Same thought. This seems more likely. Especially with new photos being dropped in different clothes.
If it was a plan to ruin their reputation, why on lemmy where there are like 4 people?
Also how is this possibly ruining their reputation? it’s not sexually suggestive, links don’t work, and it’s plain obvious whoever is in the photo is also not the person sending the messages
Let’s say you had something compromising on someone. There’s so much smut out there that that alone might not be “fun” enough to torture your target with. It’d probably get lost in all the noise of the internet.
If you instead, spread their image in an ARG style campaign, you’ve now got an entire forum of people who would identify the compromising material as “Nicole.”
There’s entire creators online that focus on internet oddities. If you really wanted to torture someone, you could make their face specifically known for a separate reason (here, cover is a romance scam that goes nowhere.)
I’m not saying this is happening here.

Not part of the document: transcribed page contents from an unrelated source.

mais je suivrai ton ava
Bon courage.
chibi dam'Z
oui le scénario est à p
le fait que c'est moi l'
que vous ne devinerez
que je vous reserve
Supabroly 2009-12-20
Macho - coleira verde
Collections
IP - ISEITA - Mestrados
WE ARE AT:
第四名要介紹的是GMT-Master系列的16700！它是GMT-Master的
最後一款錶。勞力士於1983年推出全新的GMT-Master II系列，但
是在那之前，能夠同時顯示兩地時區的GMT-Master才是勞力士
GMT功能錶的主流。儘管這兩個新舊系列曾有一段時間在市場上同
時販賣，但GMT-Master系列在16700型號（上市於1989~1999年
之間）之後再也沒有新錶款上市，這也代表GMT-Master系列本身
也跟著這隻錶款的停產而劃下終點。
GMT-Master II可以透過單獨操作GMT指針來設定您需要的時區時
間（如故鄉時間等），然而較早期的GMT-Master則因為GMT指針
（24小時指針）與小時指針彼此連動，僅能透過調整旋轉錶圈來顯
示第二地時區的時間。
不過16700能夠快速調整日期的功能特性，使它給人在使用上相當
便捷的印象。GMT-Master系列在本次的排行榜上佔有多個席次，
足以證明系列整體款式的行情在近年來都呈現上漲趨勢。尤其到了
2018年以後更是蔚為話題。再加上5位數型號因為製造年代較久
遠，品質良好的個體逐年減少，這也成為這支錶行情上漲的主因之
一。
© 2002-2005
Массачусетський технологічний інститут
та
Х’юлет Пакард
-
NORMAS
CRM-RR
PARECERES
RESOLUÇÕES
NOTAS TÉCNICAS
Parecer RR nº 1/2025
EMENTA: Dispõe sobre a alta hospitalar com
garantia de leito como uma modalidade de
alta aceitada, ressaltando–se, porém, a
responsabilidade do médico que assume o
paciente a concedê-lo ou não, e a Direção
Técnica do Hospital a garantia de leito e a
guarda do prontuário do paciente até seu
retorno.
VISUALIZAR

But if you truly wanted to harass someone and gain coercive control over them, this would be a pretty effective way to do that without sharing the compromising payload.
Which, we might consider this might be a coercion tactic towards the victim in addition to a targeted harassment.
As in, “See look all these people know your face now. They’re all looking for you. Do what I want and I won’t share the compromising material.”
Blackmail.
Lack of censorship?
Polish, perhaps?
Yes! Now you said it she looks very similar to a polish woman I know.
In the message it says she is a Polish girl so pretty much confirmed
Oh right, I’d forgotten that. Still, I guess it means something that she looks polish.
is her name Nicole? does she live in Toronto?
No, wrong name, she’s married and has lighter hair. Her facial features are very similar though, and I think unusual for england.
I was inclined to believe it could be a pig-butchering scam, but your theory is just as plausible. One of the reasons I’ll never post photos online.
If some kind of money based scam was going on, the perpetrator would be a criminal. This way, are they a criminal? Is impersonation with no financial gain or fraud a crime? It’s like revenge porn but there’s no porn. What wrongdoing is being committed under the law?
It seems to depend on location, but from what I could find, impersonation does go against the Computer Misuse Act of 1990 which is an act of the Parliament of the United Kingdom. Unless the account owner is using a VPN, it’s possible the instance administrators could see where the account owner is based via IP. If it is against the law where the account owner is based, the authorities could contact the account owner’s ISP. Under certain conditions the ISP may tell the authorities exactly which address held that IP at a given time.